SUPPLIED MATERIAL:
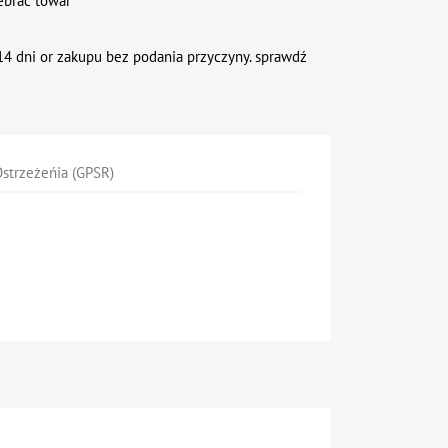
ebrać towar
4 dni or zakupu bez podania przyczyny. sprawdź
strzeżeńia (GPSR)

BRIEF: Transcribe the listing above exactly, leaving every picture out.

ANSWER SECTION:
ebrać towar
4 dni or zakupu bez podania przyczyny. sprawdź
strzeżeńia (GPSR)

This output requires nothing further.